* [Exercise brief]: Count the lines in the entries that contain "vous". Say the number and nothing more.

* [Data under study]:
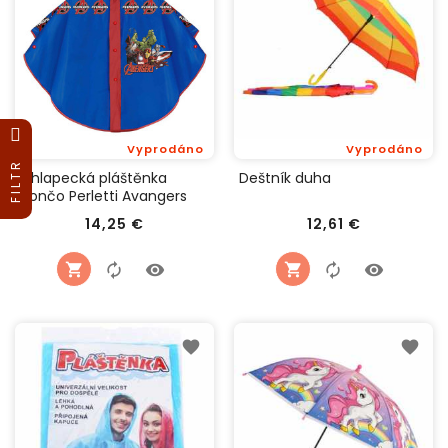
Vyprodáno
Vyprodáno
FILTR
Chlapecká pláštěnka
Deštník duha
pončo Perletti Avangers
Cena
Cena
14,25 €
12,61 €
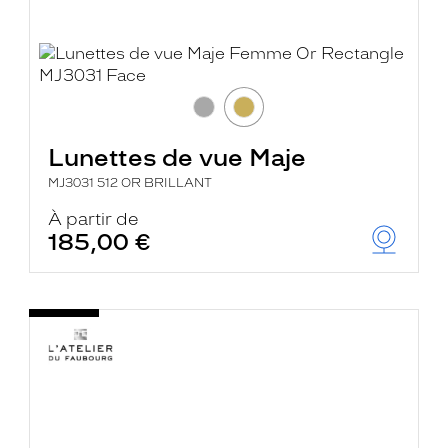
Lunettes de vue Maje
MJ3031 512 OR BRILLANT
À partir de
185,00 €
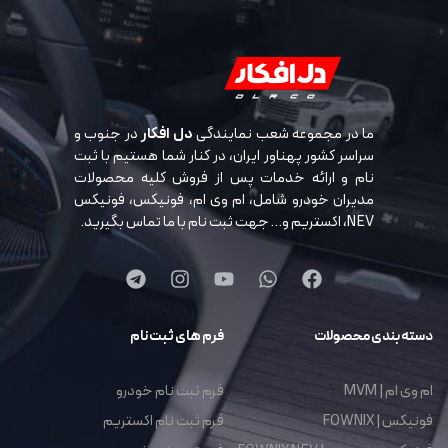
ما در مجموعه شعب نمایندگی
دل افکار
در جنوب و
سراسر کشور پهناور ایران، در کنار شما هستیم با ثبت
نام و ارائه خدمات پس از فروش کلیه محصولات
مدیران خودرو شامل، ام وی ام، فونیکس، فونیکس
NEV، اکستریم و… جهت ثبت نام با ما تماس بگیرید.
دسته بندی محصولات
فرم های ثبت نام
ام وی ام | MVM
فرم ثبت نام خودرو
فونیکس | FOWNIX
فرم ثبت نام اکستریم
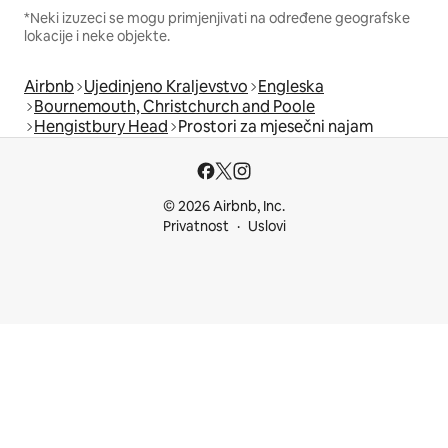
*Neki izuzeci se mogu primjenjivati na određene geografske
lokacije i neke objekte.
Airbnb
Ujedinjeno Kraljevstvo
Engleska
Bournemouth, Christchurch and Poole
Hengistbury Head
Prostori za mjesečni najam
© 2026 Airbnb, Inc.
Privatnost
Uslovi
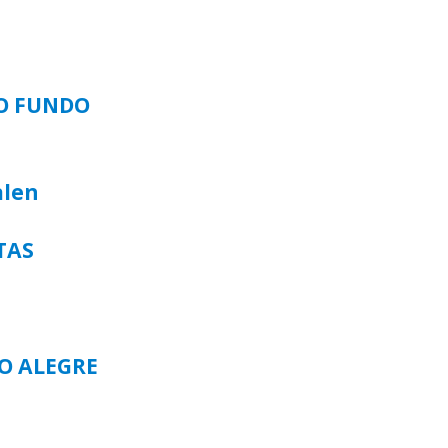
SO FUNDO
alen
TAS
TO ALEGRE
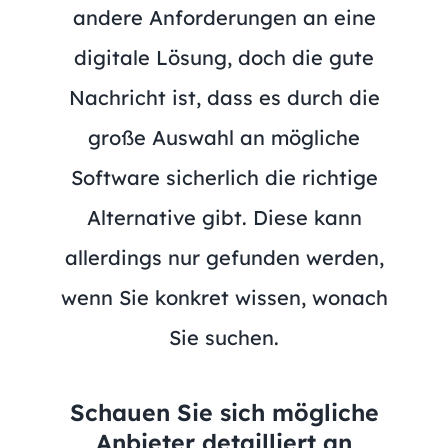
andere Anforderungen an eine
digitale Lösung, doch die gute
Nachricht ist, dass es durch die
große Auswahl an mögliche
Software sicherlich die richtige
Alternative gibt. Diese kann
allerdings nur gefunden werden,
wenn Sie konkret wissen, wonach
Sie suchen.
Schauen Sie sich mögliche
Anbieter detailliert an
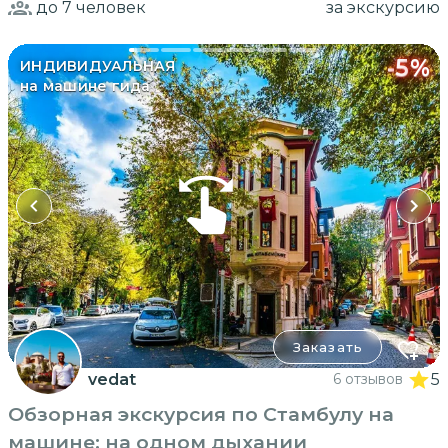
до 7
человек
за экскурсию
-
5
%
ИНДИВИДУАЛЬНАЯ
на машине гида
Заказать
vedat
6 отзывов
5
Обзорная экскурсия по Стамбулу на
машине: на одном дыхании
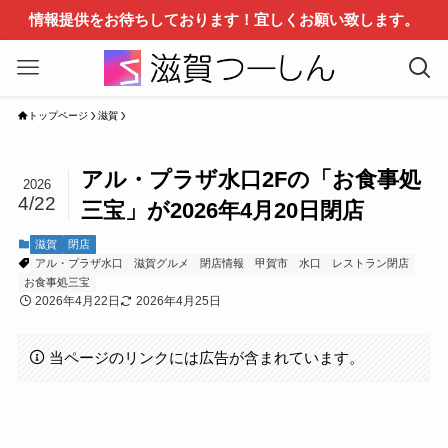
情報提供をお待ちしております！宜しくお願い致します。
トップページ
滋賀
アル・プラザ水口2Fの「お食事処
2026
4/22
三宝」が2026年4月20日閉店
滋賀
閉店
アル・プラザ水口
滋賀グルメ
閉店情報
甲賀市
水口
レストラン閉店
お食事処三宝
2026年4月22日
2026年4月25日
当ページのリンクには広告が含まれています。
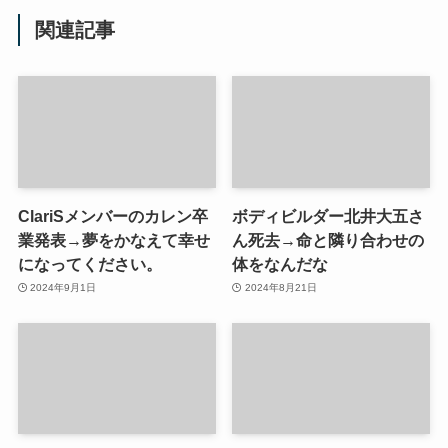
関連記事
ClariSメンバーのカレン卒
ボディビルダー北井大五さ
業発表→夢をかなえて幸せ
ん死去→命と隣り合わせの
になってください。
体をなんだな
2024年9月1日
2024年8月21日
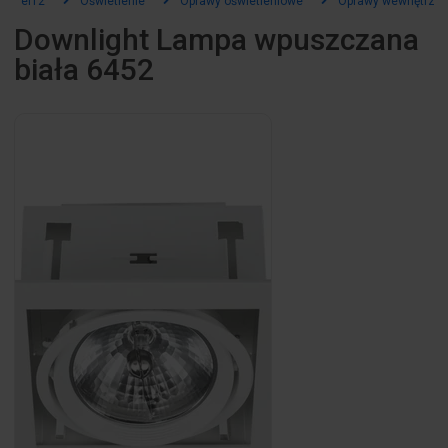
el12
Oświetlenie
Oprawy oświetleniowe
Oprawy wewnętrzn
Downlight Lampa wpuszczana
biała 6452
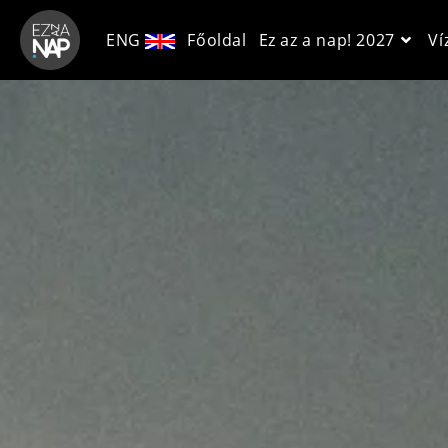
ENG
Főoldal
Ez az a nap! 2027
Ví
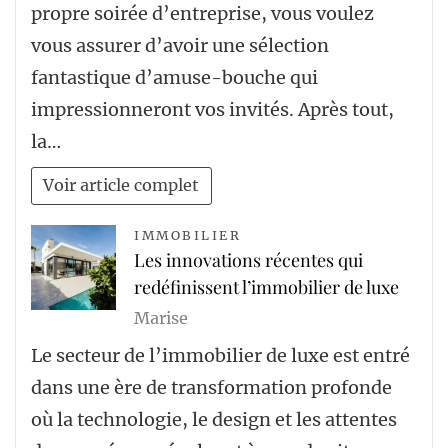
propre soirée d’entreprise, vous voulez
vous assurer d’avoir une sélection
fantastique d’amuse-bouche qui
impressionneront vos invités. Après tout,
la…
Voir article complet
IMMOBILIER
Les innovations récentes qui
redéfinissent l’immobilier de luxe
Marise
Le secteur de l’immobilier de luxe est entré
dans une ère de transformation profonde
où la technologie, le design et les attentes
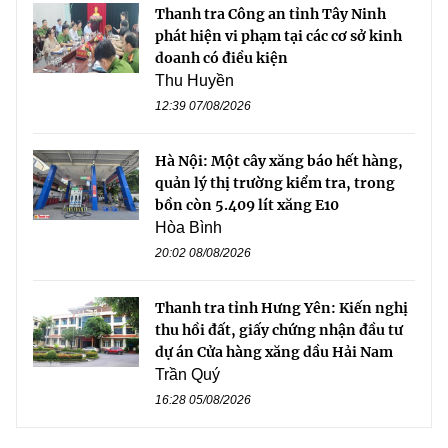
Thanh tra Công an tỉnh Tây Ninh
phát hiện vi phạm tại các cơ sở kinh
doanh có điều kiện
Thu Huyền
12:39 07/08/2026
Hà Nội: Một cây xăng báo hết hàng,
quản lý thị trường kiểm tra, trong
bồn còn 5.409 lít xăng E10
Hòa Bình
20:02 08/08/2026
Thanh tra tỉnh Hưng Yên: Kiến nghị
thu hồi đất, giấy chứng nhận đầu tư
dự án Cửa hàng xăng dầu Hải Nam
Trần Quý
16:28 05/08/2026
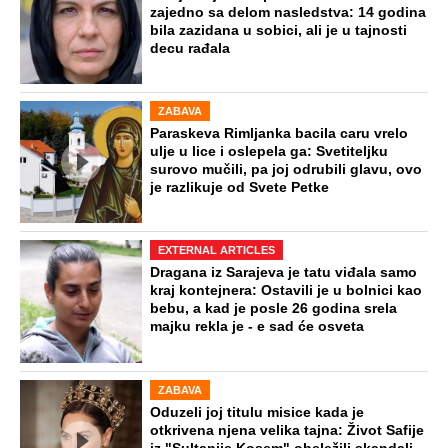
zajedno sa delom nasledstva: 14 godina
bila zazidana u sobici, ali je u tajnosti
decu rađala
ZABAVA
Paraskeva Rimljanka bacila caru vrelo
ulje u lice i oslepela ga: Svetiteljku
surovo mučili, pa joj odrubili glavu, ovo
je razlikuje od Svete Petke
EXTERNAL ARTICLES
Dragana iz Sarajeva je tatu viđala samo
kraj kontejnera: Ostavili je u bolnici kao
bebu, a kad je posle 26 godina srela
majku rekla je - e sad će osveta
ZABAVA
Oduzeli joj titulu misice kada je
otkrivena njena velika tajna: Život Safije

* [Finished task]: 2